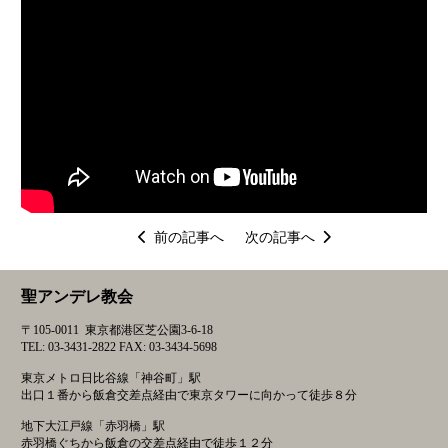
投
前の記事へ
次の記事へ
稿
ナ
聖アンデレ教会
ビ
ゲ
〒105-0011 東京都港区芝公園3-6-18
ー
TEL: 03-3431-2822 FAX: 03-3434-5698
シ
東京メトロ日比谷線「神谷町」駅
ョ
出口１番から飯倉交差点経由で東京タワーに向かって徒歩８分
ン
地下大江戸線「赤羽橋」駅
赤羽橋ぐちから飯倉の交差点経由で徒歩１２分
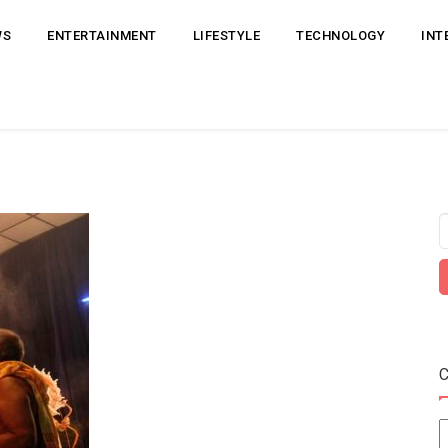
WS
ENTERTAINMENT
LIFESTYLE
TECHNOLOGY
INT
C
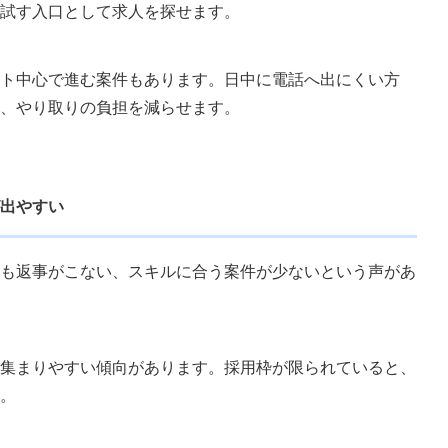
試す入口として求人を探せます。
ト中心で進む案件もあります。日中に電話へ出にくい方
、やり取りの負担を減らせます。
出やすい
も返事がこない、スキルに合う案件が少ないという声があ
集まりやすい傾向があります。採用枠が限られていると、
。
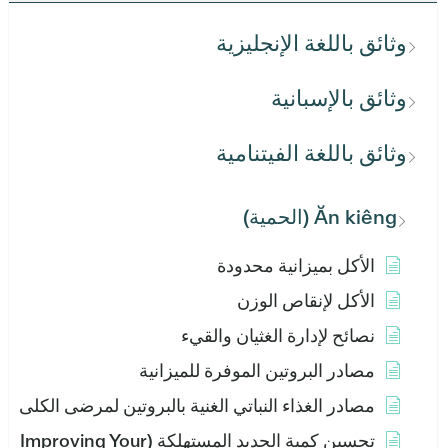
وثائق باللغة الإنجليزية
وثائق بالإسبانية
وثائق باللغة الفيتنامية
Ăn kiêng (الحمية)
الأكل بميزانية محدودة
الأكل لإنقاص الوزن
نصائح لإدارة الغثيان والقيء
مصادر البروتين الموفرة للميزانية
مصادر الغذاء النباتي الغنية بالبروتين لمرضى الكلى
تحسين كمية الحديد المستهلكة (Improving Your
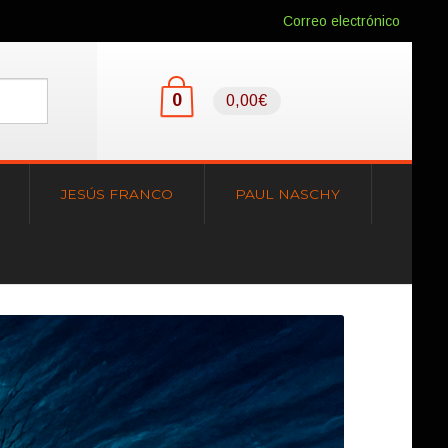
Correo electrónico
0
0,00€
JESÚS FRANCO
PAUL NASCHY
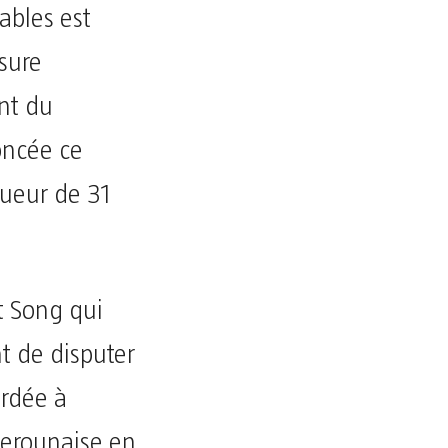
ables est
ssure
nt du
oncée ce
oueur de 31
t Song qui
t de disputer
ordée à
merounaise en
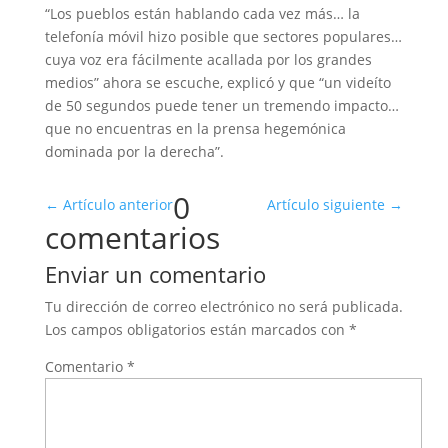
“Los pueblos están hablando cada vez más… la
telefonía móvil hizo posible que sectores populares…
cuya voz era fácilmente acallada por los grandes
medios” ahora se escuche, explicó y que “un videíto
de 50 segundos puede tener un tremendo impacto…
que no encuentras en la prensa hegemónica
dominada por la derecha”.
0
←
Artículo anterior
Artículo siguiente
→
comentarios
Enviar un comentario
Tu dirección de correo electrónico no será publicada.
Los campos obligatorios están marcados con
*
Comentario
*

══════════

EXERCISE OBJECTIVE:
In the entries above, find the line containing "TEL: 03-3431-2822 FAX: 03-3434-5698". Transcribe it and every later line to the end, exactly, and leave out the pictures.

SOLUTION TO THIS EXERCISE:
TEL: 03-3431-2822 FAX: 03-3434-5698
シ
東京メトロ日比谷線「神谷町」駅
ョ
出口１番から飯倉交差点経由で東京タワーに向かって徒歩８分
ン
地下大江戸線「赤羽橋」駅
赤羽橋ぐちから飯倉の交差点経由で徒歩１２分
WS
ENTERTAINMENT
LIFESTYLE
TECHNOLOGY
INT
C
試す入口として求人を探せます。
ト中心で進む案件もあります。日中に電話へ出にくい方
、やり取りの負担を減らせます。
出やすい
も返事がこない、スキルに合う案件が少ないという声があ
集まりやすい傾向があります。採用枠が限られていると、
。
وثائق باللغة الإنجليزية
وثائق بالإسبانية
وثائق باللغة الفيتنامية
Ăn kiêng (الحمية)
الأكل بميزانية محدودة
الأكل لإنقاص الوزن
نصائح لإدارة الغثيان والقيء
مصادر البروتين الموفرة للميزانية
مصادر الغذاء النباتي الغنية بالبروتين لمرضى الكلى
تحسين كمية الحديد المستهلكة (Improving Your
Correo electrónico
0
0,00€
JESÚS FRANCO
PAUL NASCHY
ables est
ssure
nt du
oncée ce
oueur de 31
t Song qui
t de disputer
ordée à
merounaise en
“Los pueblos están hablando cada vez más… la
telefonía móvil hizo posible que sectores populares…
cuya voz era fácilmente acallada por los grandes
medios” ahora se escuche, explicó y que “un videíto
de 50 segundos puede tener un tremendo impacto…
que no encuentras en la prensa hegemónica
dominada por la derecha”.
0
←
Artículo anterior
Artículo siguiente
→
comentarios
Enviar un comentario
Tu dirección de correo electrónico no será publicada.
Los campos obligatorios están marcados con
*
Comentario
*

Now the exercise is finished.